* **Exercise prompt**: Please count the lines in the data below that hold the word "jaar", and give only the number.

Data excerpts:
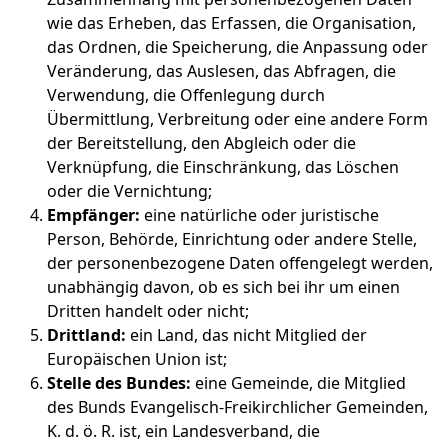
wie das Erheben, das Erfassen, die Organisation,
das Ordnen, die Speicherung, die Anpassung oder
Veränderung, das Auslesen, das Abfragen, die
Verwendung, die Offenlegung durch
Übermittlung, Verbreitung oder eine andere Form
der Bereitstellung, den Abgleich oder die
Verknüpfung, die Einschränkung, das Löschen
oder die Vernichtung;
Empfänger:
eine natürliche oder juristische
Person, Behörde, Einrichtung oder andere Stelle,
der personenbezogene Daten offengelegt werden,
unabhängig davon, ob es sich bei ihr um einen
Dritten handelt oder nicht;
Drittland:
ein Land, das nicht Mitglied der
Europäischen Union ist;
Stelle des Bundes:
eine Gemeinde, die Mitglied
des Bunds Evangelisch-Freikirchlicher Gemeinden,
K. d. ö. R. ist, ein Landesverband, die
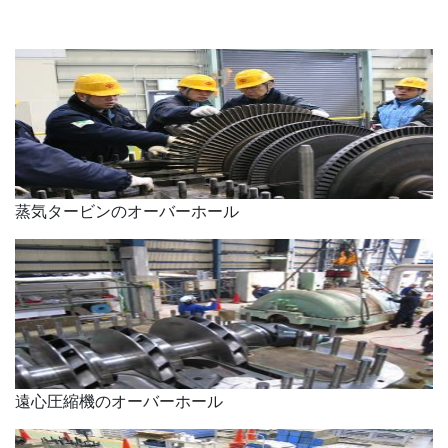
蒸気タービンのオーバーホール
遠心圧縮機のオーバーホール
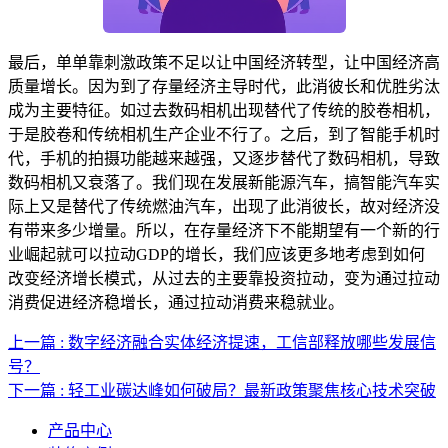
最后，单单靠刺激政策不足以让中国经济转型，让中国经济高
质量增长。因为到了存量经济主导时代，此消彼长和优胜劣汰
成为主要特征。如过去数码相机出现替代了传统的胶卷相机，
于是胶卷和传统相机生产企业不行了。之后，到了智能手机时
代，手机的拍摄功能越来越强，又逐步替代了数码相机，导致
数码相机又衰落了。我们现在发展新能源汽车，搞智能汽车实
际上又是替代了传统燃油汽车，出现了此消彼长，故对经济没
有带来多少增量。所以，在存量经济下不能期望有一个新的行
业崛起就可以拉动GDP的增长，我们应该更多地考虑到如何
改变经济增长模式，从过去的主要靠投资拉动，变为通过拉动
消费促进经济稳增长，通过拉动消费来稳就业。
上一篇 : 数字经济融合实体经济提速，工信部释放哪些发展信
号？
下一篇 : 轻工业碳达峰如何破局？最新政策聚焦核心技术突破
产品中心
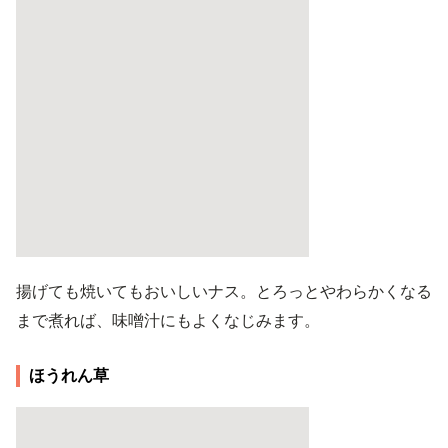
揚げても焼いてもおいしいナス。とろっとやわらかくなる
まで煮れば、味噌汁にもよくなじみます。
ほうれん草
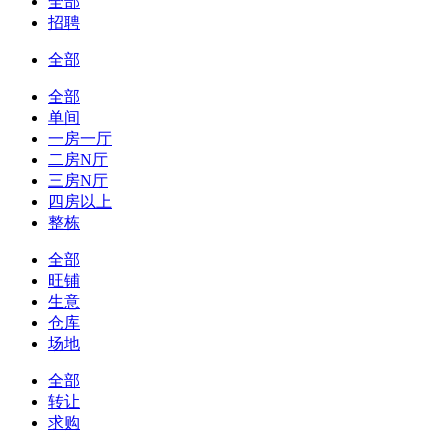
全部
招聘
全部
全部
单间
一房一厅
二房N厅
三房N厅
四房以上
整栋
全部
旺铺
生意
仓库
场地
全部
转让
求购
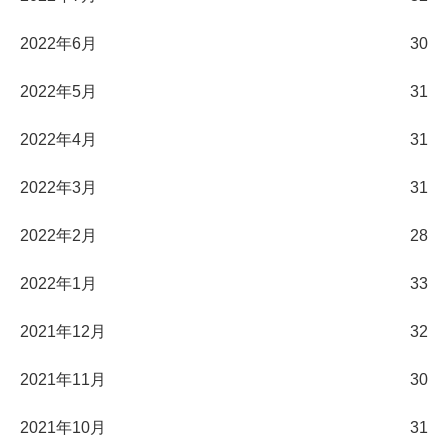
2022年6月
30
2022年5月
31
2022年4月
31
2022年3月
31
2022年2月
28
2022年1月
33
2021年12月
32
2021年11月
30
2021年10月
31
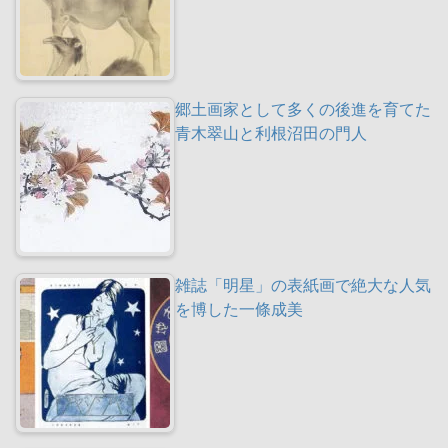
郷土画家として多くの後進を育てた
青木翠山と利根沼田の門人
雑誌「明星」の表紙画で絶大な人気
を博した一條成美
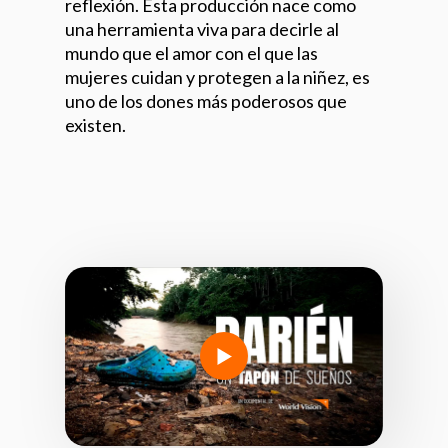
reflexión. Esta producción nace como
una herramienta viva para decirle al
mundo que el amor con el que las
mujeres cuidan y protegen a la niñez, es
uno de los dones más poderosos que
existen.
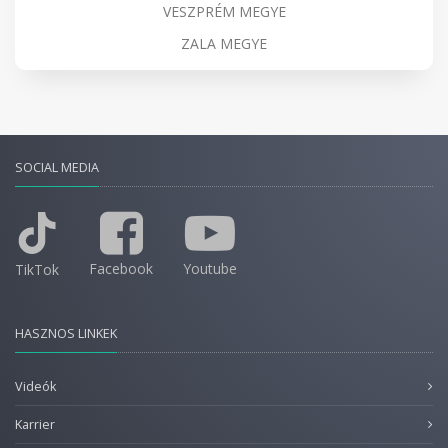
VESZPRÉM MEGYE
ZALA MEGYE
SOCIAL MEDIA
Facebook
Youtube
TikTok
HASZNOS LINKEK
Videók
Karrier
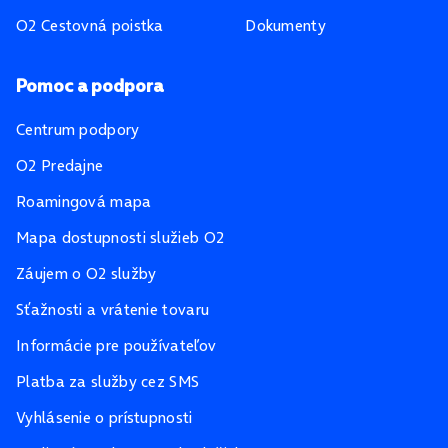
O2 Cestovná poistka
Dokumenty
Pomoc a podpora
Centrum podpory
O2 Predajne
Roamingová mapa
Mapa dostupnosti služieb O2
Záujem o O2 služby
Sťažnosti a vrátenie tovaru
Informácie pre používateľov
Platba za služby cez SMS
Vyhlásenie o prístupnosti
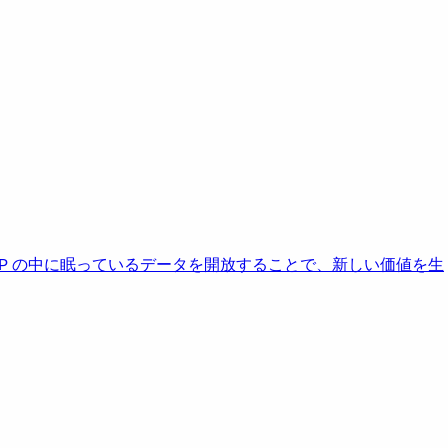
AP の中に眠っているデータを開放することで、新しい価値を生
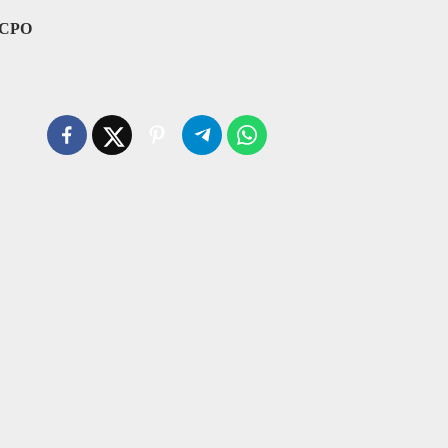
l CPO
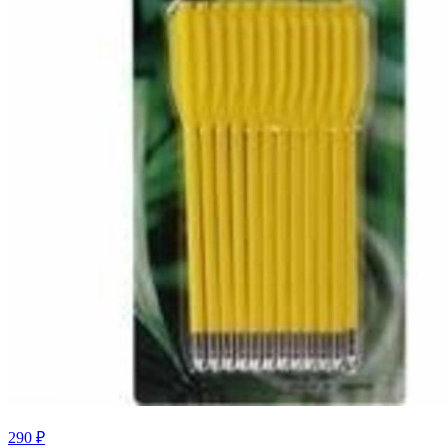
290 ₽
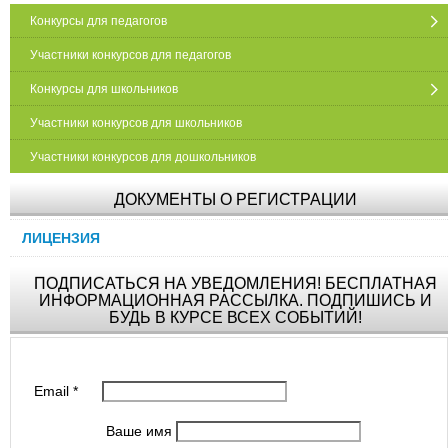
Конкурсы для педагогов
Участники конкурсов для педагогов
Конкурсы для школьников
Участники конкурсов для школьников
Участники конкурсов для дошкольников
ДОКУМЕНТЫ О РЕГИСТРАЦИИ
ЛИЦЕНЗИЯ
ПОДПИСАТЬСЯ НА УВЕДОМЛЕНИЯ! БЕСПЛАТНАЯ
ИНФОРМАЦИОННАЯ РАССЫЛКА. ПОДПИШИСЬ И
БУДЬ В КУРСЕ ВСЕХ СОБЫТИЙ!
Email
*
Ваше имя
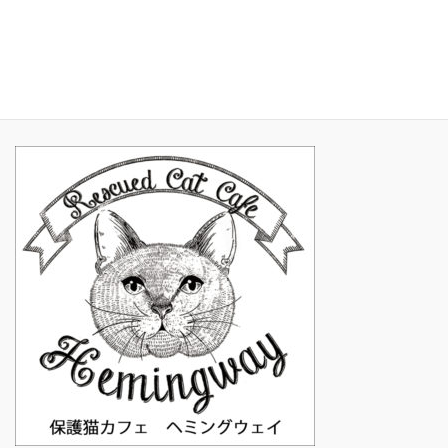
2017年1月
2016年11月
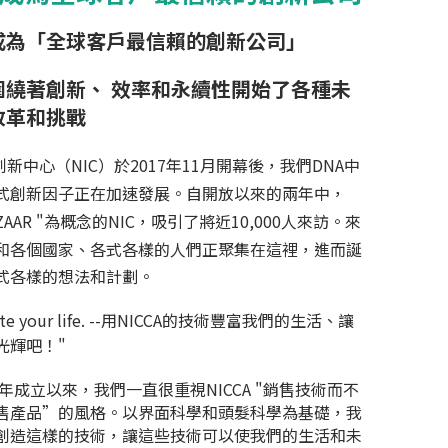
成
為「
全球客戶最信賴的創新公司」
圍
繞著創新、 效率和永續性開始了各種未
改革和挑
戰
創新中心（NIC）於2017年11月開幕後，我們DNA中
式創新因子正在加速發展。自開放以來的兩年中，
AZAAR "為概念的NIC，吸引了將近10,000人來訪。來
和各個國家、各式各樣的人們正聚集在這裡，進而誕
式各樣的想法和計劃。
vate your life. --用NICCA的技術豐富我們的生活、讓
光輝吧！"
1年成立以來，我們一直很重視NICCA "銷售技術而不
售產品”的風格。以界面科學和頭髮科學為基礎，我
創造這樣的技術，讓這些技術可以使我們的生活和未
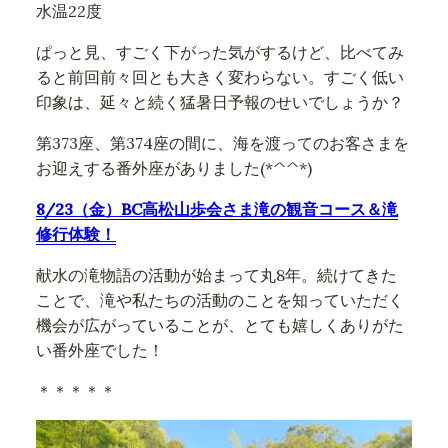
水温22度
ぱっと見、すごく下がった気がするけど、比べてみ
ると前回前々回とも大きく変わらない。すごく低い
印象は、延々と続く猛暑日予報のせいでしょうか？
第373座、第374座の間に、海を渡ってのお客さまを
お迎えする番外座がありました(*^^*)
8/23（金）BC高松山歩会さま滝の観音コース＆滝
修行体験！
献水の滝物語の活動が始まって丸8年。続けてきた
ことで、滝や私たちの活動のことを知っていただく
機会が広がっていることが、とても嬉しくありがた
い番外座でした！
＊＊＊＊＊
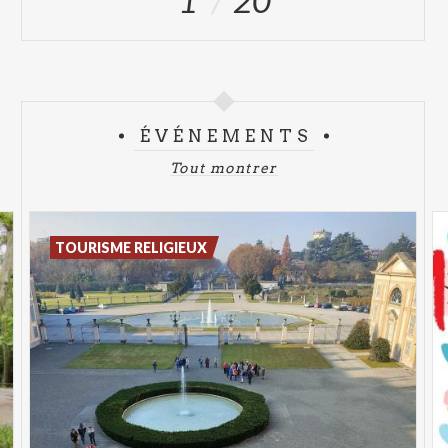
1
20
ÉVÉNEMENTS
Tout montrer
TOURISME RELIGIEUX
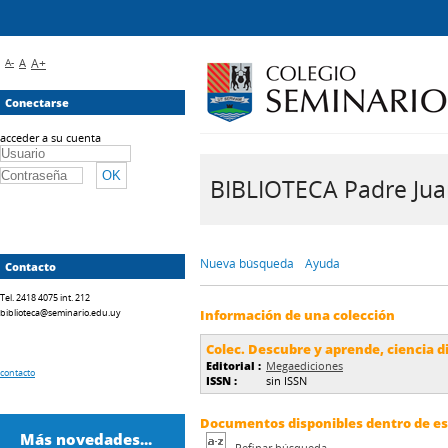
A-
A
A+
Conectarse
acceder a su cuenta
BIBLIOTECA Padre Juan 
Nueva búsqueda
Ayuda
Contacto
Tel. 2418 4075 int. 212
biblioteca@seminario.edu.uy
Información de una colección
Colec. Descubre y aprende, ciencia d
Editorial :
Megaediciones
contacto
ISSN :
sin ISSN
Documentos disponibles dentro de est
Más novedades...
Refinar búsqueda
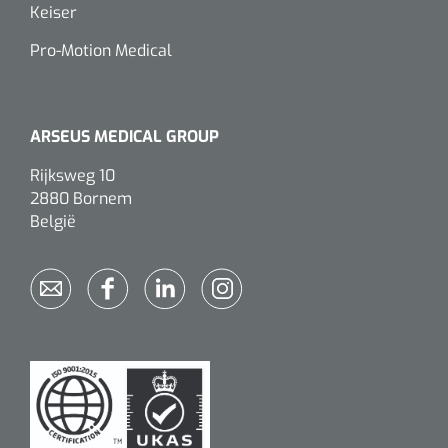
Keiser
Pro-Motion Medical
ARSEUS MEDICAL GROUP
Rijksweg 10
2880 Bornem
België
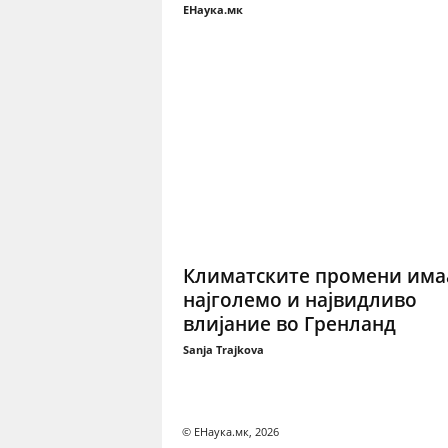
ЕНаука.мк
Климатските промени има
најголемо и највидливо
влијание во Гренланд
Sanja Trajkova
© ЕНаука.мк, 2026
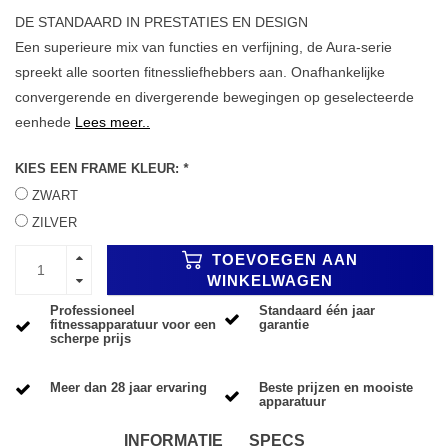
DE STANDAARD IN PRESTATIES EN DESIGN
Een superieure mix van functies en verfijning, de Aura-serie
spreekt alle soorten fitnessliefhebbers aan. Onafhankelijke
convergerende en divergerende bewegingen op geselecteerde
eenhede
Lees meer..
KIES EEN FRAME KLEUR:
*
ZWART
ZILVER
TOEVOEGEN AAN
WINKELWAGEN
Professioneel
Standaard één jaar
fitnessapparatuur voor een
garantie
scherpe prijs
Meer dan 28 jaar ervaring
Beste prijzen en mooiste
apparatuur
INFORMATIE
SPECS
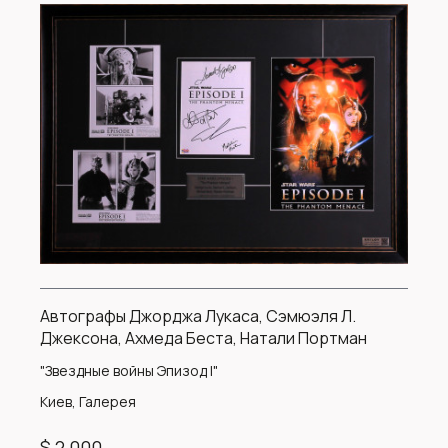
Автографы Джорджа Лукаса, Сэмюэля Л.
Джексона, Ахмеда Беста, Натали Портман
"Звездные войны Эпизод I"
Киев, Галерея
$ 2 000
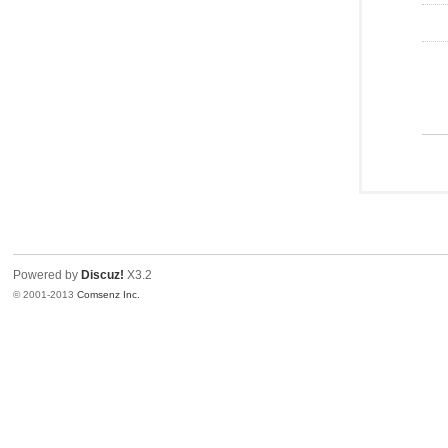
Powered by
Discuz!
X3.2
© 2001-2013
Comsenz Inc.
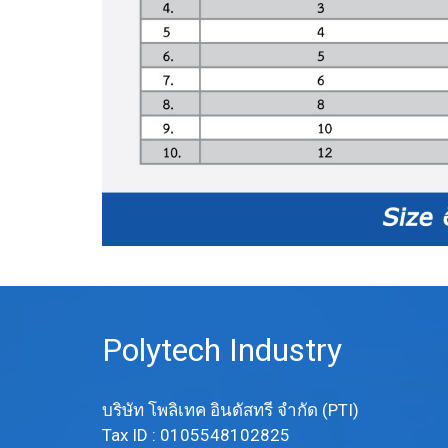
Polytech Industry
บริษัท โพลิเทค อินดัสทรี จำกัด (PTI)
Tax ID : 0105548102825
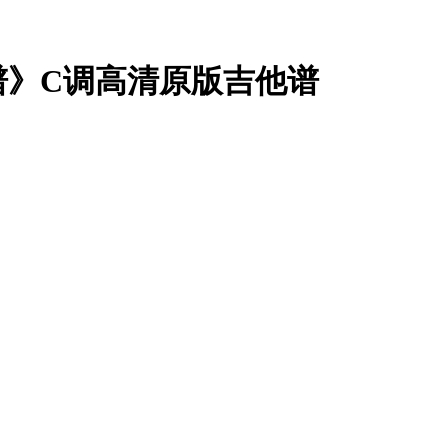
谱》C调高清原版吉他谱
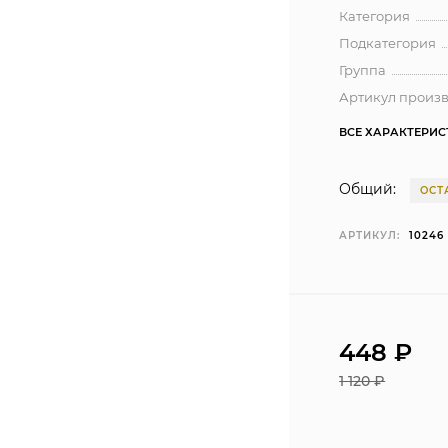
Категория
Подкатегория
Группа
Артикул произ
ВСЕ ХАРАКТЕРИ
Общий:
ОСТ
АРТИКУЛ:
10246
448 ₽
1 120 ₽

* **Output**: 2